More than 5,000 Items salvaged from the wreck of the RMS Titanic are to be auctioned in April, marking the 100th anniversary of the sinking of the world-famous White Star liner in 1912, which claimed more than 1,500 lives.
Organised by Guernsey's Auctioneers & Brokers in Manhattan, the sale, described by Guernsey's President Arlan Ettinger as the most "significant auction" in the company's history, is to be sold as a single lot and to a buyer who agreed to its upkeep and public viewing.
The collection was valued in 2007 at around $189m, and includes a piece of the stricken vessel's hull, as well as fixtures and fittings and myriad smaller personal items from the passengers and crew, many who perished when the ship struck on iceberg and sunk on its maiden voyage from Southampton to New York.

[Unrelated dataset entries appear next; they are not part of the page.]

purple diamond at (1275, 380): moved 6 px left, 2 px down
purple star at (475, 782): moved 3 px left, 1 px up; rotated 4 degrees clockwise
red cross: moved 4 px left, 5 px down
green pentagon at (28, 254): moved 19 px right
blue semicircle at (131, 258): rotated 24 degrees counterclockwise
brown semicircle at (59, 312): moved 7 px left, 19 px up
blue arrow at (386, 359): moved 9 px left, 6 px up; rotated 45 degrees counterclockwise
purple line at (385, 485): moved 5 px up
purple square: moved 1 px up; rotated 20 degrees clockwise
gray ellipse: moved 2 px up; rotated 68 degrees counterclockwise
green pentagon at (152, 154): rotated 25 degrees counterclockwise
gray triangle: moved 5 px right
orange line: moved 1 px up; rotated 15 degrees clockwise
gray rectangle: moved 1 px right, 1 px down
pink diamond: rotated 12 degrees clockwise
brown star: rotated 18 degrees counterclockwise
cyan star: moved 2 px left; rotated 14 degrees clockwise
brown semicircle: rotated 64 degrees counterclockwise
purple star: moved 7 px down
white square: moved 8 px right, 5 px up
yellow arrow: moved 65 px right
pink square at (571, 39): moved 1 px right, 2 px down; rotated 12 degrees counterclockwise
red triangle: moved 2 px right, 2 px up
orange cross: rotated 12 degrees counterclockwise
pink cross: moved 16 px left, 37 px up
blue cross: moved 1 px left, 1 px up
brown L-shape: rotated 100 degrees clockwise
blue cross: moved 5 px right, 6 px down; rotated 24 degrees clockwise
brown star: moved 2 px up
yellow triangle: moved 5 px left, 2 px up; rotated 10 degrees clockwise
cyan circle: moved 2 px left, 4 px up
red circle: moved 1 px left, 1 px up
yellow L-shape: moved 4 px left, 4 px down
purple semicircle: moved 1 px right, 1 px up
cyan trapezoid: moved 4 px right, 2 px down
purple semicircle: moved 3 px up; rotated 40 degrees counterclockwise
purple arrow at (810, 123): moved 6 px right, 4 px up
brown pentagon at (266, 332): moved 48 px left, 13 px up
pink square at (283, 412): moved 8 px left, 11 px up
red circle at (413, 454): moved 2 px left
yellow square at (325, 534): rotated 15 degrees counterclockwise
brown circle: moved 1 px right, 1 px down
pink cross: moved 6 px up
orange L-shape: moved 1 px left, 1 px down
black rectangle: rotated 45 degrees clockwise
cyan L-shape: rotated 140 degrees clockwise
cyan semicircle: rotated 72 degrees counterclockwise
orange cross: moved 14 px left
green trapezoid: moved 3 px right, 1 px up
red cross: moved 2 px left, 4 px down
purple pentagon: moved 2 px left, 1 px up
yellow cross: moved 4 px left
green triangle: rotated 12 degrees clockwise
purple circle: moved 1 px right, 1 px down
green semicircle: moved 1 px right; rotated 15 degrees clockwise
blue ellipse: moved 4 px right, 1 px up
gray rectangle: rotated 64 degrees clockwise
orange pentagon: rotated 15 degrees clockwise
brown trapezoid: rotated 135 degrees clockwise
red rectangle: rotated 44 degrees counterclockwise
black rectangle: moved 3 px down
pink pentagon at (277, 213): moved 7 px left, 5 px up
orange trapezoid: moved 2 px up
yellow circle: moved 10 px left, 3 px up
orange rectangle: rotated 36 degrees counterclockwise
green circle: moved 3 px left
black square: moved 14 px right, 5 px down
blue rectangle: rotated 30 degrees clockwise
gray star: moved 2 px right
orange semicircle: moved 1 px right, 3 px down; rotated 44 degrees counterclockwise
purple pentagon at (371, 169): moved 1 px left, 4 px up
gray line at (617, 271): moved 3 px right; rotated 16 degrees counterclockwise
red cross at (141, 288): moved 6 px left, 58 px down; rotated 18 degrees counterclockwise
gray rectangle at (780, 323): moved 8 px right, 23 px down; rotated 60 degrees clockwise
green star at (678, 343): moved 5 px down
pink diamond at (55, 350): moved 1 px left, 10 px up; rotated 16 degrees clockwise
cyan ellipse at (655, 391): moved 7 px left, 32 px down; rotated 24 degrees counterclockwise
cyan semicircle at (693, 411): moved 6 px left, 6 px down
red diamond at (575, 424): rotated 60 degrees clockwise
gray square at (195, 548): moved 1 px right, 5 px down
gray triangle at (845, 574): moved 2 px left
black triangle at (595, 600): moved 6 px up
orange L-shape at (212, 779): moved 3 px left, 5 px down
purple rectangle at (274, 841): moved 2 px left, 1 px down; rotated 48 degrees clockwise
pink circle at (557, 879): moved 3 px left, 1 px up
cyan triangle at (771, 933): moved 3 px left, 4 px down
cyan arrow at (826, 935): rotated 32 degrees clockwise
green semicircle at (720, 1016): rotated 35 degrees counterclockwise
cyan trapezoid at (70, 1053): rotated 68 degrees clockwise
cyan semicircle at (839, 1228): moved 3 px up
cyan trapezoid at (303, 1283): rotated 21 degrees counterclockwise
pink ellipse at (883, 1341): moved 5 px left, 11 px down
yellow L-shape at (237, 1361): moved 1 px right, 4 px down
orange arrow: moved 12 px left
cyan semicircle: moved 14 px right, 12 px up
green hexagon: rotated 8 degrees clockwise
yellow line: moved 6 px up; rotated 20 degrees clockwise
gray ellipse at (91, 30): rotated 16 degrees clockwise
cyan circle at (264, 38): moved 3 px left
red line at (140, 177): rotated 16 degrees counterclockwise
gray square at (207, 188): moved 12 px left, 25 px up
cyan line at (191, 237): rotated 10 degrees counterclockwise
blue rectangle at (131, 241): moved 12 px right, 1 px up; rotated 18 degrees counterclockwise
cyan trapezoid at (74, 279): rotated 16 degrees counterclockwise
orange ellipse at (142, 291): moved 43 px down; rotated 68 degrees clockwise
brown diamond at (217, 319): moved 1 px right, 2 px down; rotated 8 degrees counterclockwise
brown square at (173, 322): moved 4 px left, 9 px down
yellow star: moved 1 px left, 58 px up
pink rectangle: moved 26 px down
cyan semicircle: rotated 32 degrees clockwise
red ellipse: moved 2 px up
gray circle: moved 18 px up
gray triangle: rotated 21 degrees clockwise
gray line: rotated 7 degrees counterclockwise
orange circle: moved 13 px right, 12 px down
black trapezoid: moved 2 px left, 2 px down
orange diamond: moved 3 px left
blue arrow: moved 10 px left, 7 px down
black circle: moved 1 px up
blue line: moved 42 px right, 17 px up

Speaking to the Associated Press, Ettinger said: "Who on this planet doesn't know the story of the Titanic and isn't fascinated by it? Could Hollywood have scripted a more tragic or goose-bump-raising story than what actually happened on that ship?"
"It is as poignant to my 12-year-old son as it is to me and generations before me. There's no end to the fascination about it," he added.
The items were salvaged from various expeditions to the sunken hulk, which sits on the ocean floor more than two miles below the surface. After years of searching, the wreck was finally discovered by oceanographer Robert Ballard in 1985, sitting 400 miles of the coast of Newfoundland.
However, the auction has still yet to receive the go-ahead from a US federal court that holds jurisdiction over the wreck and its salvage. U.S. District Judge Rebecca Beach Smith has already ruled that the collection could not be broken up and sold individually.